An elegant way of generating quantum based AC waveforms is by means of driving a

Josephson array with individually programmable current pulses. The array transforms the

current pulses into voltage pulses with well-defined, quantum based accuracy. The desired

waveform to be generated is decoded from the pulse pattern by low pass filtering. This type of

Josephson Arbitrary Waveform Synthesizer (JAWS) is most suitable for generating signals in

the frequency range from a few hundred hertz up to 1 MHz. The output level V depends on

the amount of Josephson junctions, the clock frequency f and the Shapiro step number n by

the relation V = n ⋅(h/2e)⋅f, where h is Planck’s constant and e is the electron charge.

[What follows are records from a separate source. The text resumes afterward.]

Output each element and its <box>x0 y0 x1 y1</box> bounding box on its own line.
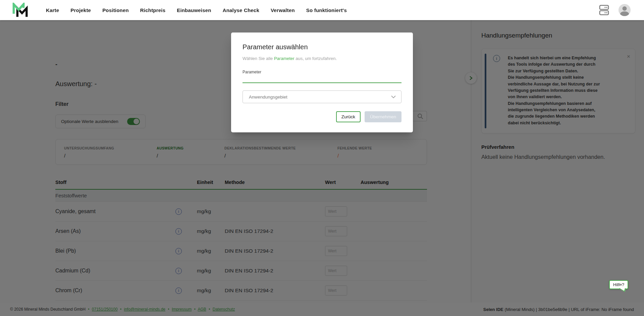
nav-item-analyse-check[interactable]: Analyse Check <box>223 7 259 13</box>
nav-item-einbauweisen[interactable]: Einbauweisen <box>177 7 211 13</box>
parameter-input[interactable] <box>243 76 401 83</box>
dialog-subtitle: Wählen Sie alle Parameter aus, um fortzu… <box>243 56 401 61</box>
dialog-title: Parameter auswählen <box>243 43 401 51</box>
anwendungsgebiet-dropdown[interactable]: Anwendungsgebiet <box>243 90 401 103</box>
parameter-link[interactable]: Parameter <box>274 56 294 61</box>
user-avatar[interactable] <box>619 4 631 16</box>
chevron-down-icon <box>391 96 396 99</box>
nav-item-verwalten[interactable]: Verwalten <box>271 7 295 13</box>
nav-item-richtpreis[interactable]: Richtpreis <box>140 7 165 13</box>
nav-item-positionen[interactable]: Positionen <box>102 7 129 13</box>
mineral-minds-logo-icon[interactable] <box>12 3 29 17</box>
top-navbar: Karte Projekte Positionen Richtpreis Ein… <box>0 0 644 20</box>
help-bubble[interactable]: Hilfe? <box>609 280 628 289</box>
nav-item-so-funktionierts[interactable]: So funktioniert's <box>306 7 347 13</box>
back-button[interactable]: Zurück <box>336 111 361 122</box>
parameter-field-label: Parameter <box>243 70 401 74</box>
server-icon[interactable] <box>599 4 609 16</box>
nav-item-karte[interactable]: Karte <box>46 7 59 13</box>
dropdown-selected-value: Anwendungsgebiet <box>249 94 287 100</box>
main-nav: Karte Projekte Positionen Richtpreis Ein… <box>46 7 347 13</box>
apply-button[interactable]: Übernehmen <box>365 111 401 122</box>
nav-item-projekte[interactable]: Projekte <box>70 7 91 13</box>
parameter-dialog: Parameter auswählen Wählen Sie alle Para… <box>231 33 413 132</box>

In order to obtain a bipolar waveform using the JAWS mechanism, a three-level code is

necessary: the bit stream should contain positive as well as negative pulses, both returning to

zero, in order to excite both the n = +1 and the n = -1 plateau. Up till now, commercially

available pattern generators have two-level outputs, usually with one of the two levels at

ground potential.

An effective three-level code has been obtained by means of a two-level code in combination

with an RF sine wave [1-3] or with a balanced pair of photodiodes [3-5]. Both methods are

time consuming, due to the number of parameters to tune, and consequently, they are

expensive. Instead, an existing pattern generator has been modified such that it generates the

desired pattern with no further adjustments [6].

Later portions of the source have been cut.